Even youths will faint and be weary,
and the young will fall exhausted;
But those who wait for the Lord shall renew their strength,
they shall mount up with wings like eagles, they shall run and not be weary,
they shall walk and not faint.
Personally, I’m no fan of waiting. I want things to happen quickly—the sooner, the better. But one measure of the importance of waiting is the sheer number of times the word “wait” appears in the scriptures—43 times in the Old Testament, 63 times in the New Testament.
God promises Abraham when he turns 75 years old that he and his wife Sarah will have a baby. Then they wait 25 more years to have one! God promises Israel he will free her from Egyptian slavery. 400 years later he makes it happen with the help of Moses. God tells Moses he will lead his people to the Promised Land. But they wander through the wilderness 40 years, and Moses never does arrive. Even Jesus had to wait 30 years from the day of his birth to begin his earthly ministry.

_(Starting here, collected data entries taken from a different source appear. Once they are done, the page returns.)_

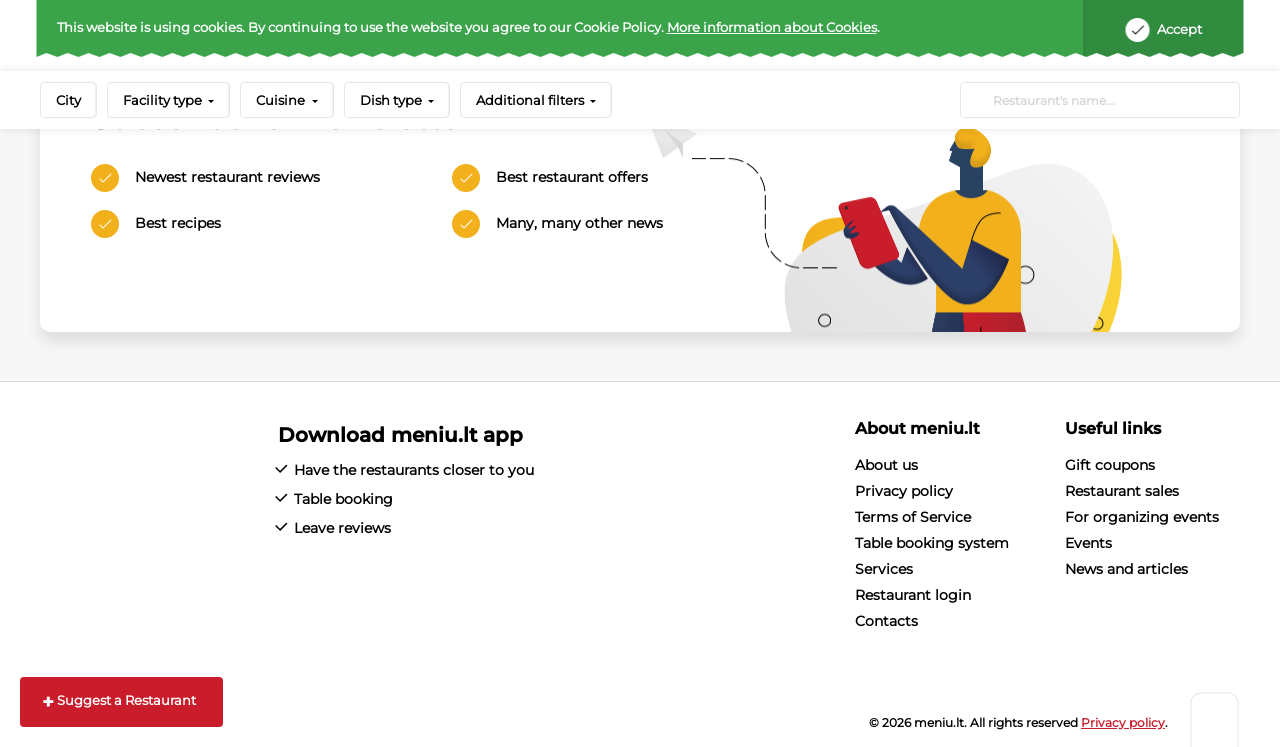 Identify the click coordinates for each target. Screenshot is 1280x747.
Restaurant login (913, 595)
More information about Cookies (772, 27)
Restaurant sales (1122, 491)
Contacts (886, 621)
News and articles (1126, 569)
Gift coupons (1110, 465)
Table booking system (932, 543)
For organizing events (1142, 517)
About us (886, 465)
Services (884, 569)
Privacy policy (904, 491)
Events (1088, 543)
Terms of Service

Anybody see a pattern here?
Waiting on the Lord seems to be a necessary discipline for God’s followers. But the way we wait is just as important as that we wait. We wait not passively but actively, not helplessly but fervently, not hopelessly but hopefully. We wait with a faith confident that God will move even though we see no evidence of that movement at the moment.
Why would God have us wait? Because faithful, hopeful waiting is a discipline capable of producing considerable spiritual transformation. To quote Ben Patterson, “Waiting is like a spiritual forge in which our spirits are heated and hammered and softened and shaped through the tension and anguish of waiting, into the very image of Jesus Christ.” Waiting has a way of conforming us into the image of Christ, which is, by the way, an outcome more important than anything else we could be waiting for. Remember—what God accomplishes in us is as important as what God accomplishes through us.
Of course, nobody demonstrates more dramatically the potent combination of waiting and praying than Jesus. You would think that with only three years to save the world, Jesus would have less time than anybody to pause and pray. But even a cursory look at Jesus’ ministry proves otherwise.
Jesus is forever finding a time and place to draw apart despite a schedule busier than anyone who has ever lived. Notice that Jesus does not wait until time for prayer becomes available. He makes time to pray, to be still and wait upon the Lord. In fact, he prays so often that we could say his first priority in life, above ministry or time with his disciples, is prayer.
Why would that be?
Because Jesus in his humanity gets tired. He needs time to rest and recover. And he does this best in connection with the God who never faints nor grows weary, neither slumbers nor sleeps, the God who is the source of ceaseless strength.
Because Jesus in his humanity is tempted and distracted as we are. He is tempted, for example, to set up a clinic in downtown Capernaum and heal people non-stop and thereby become a healing sensation. But his time alone with God helped him get his bearings and reset his compass. And it reminds him he has come to build the Kingdom of God, and not his own empire.
Friends, as we work together to discern the will of God for our church, nothing has a greater priority than the discipline of prayer. What I notice those days is that when we gather to discuss our church, the room is packed. When we gather to pray about our church, there are plenty of seats left over.
If I’m reading scripture correctly, our priorities are exactly reversed. If we only depend upon our own wisdom, our own striving, our own talking, we will struggle to get off the ground. But if we wait upon the Lord and pray to the Lord as a unified people, we too can mount up with wings like eagles.
In her book, I Know Why the Caged Bird Sings, Maya Angelou writes,
“A free bird leaps on the back of the wind
And floats downstream till the current ends
And dips his wings in the orange sun rays and dares to claim the sky.”
With God’s help, FBC, so can we. So can we.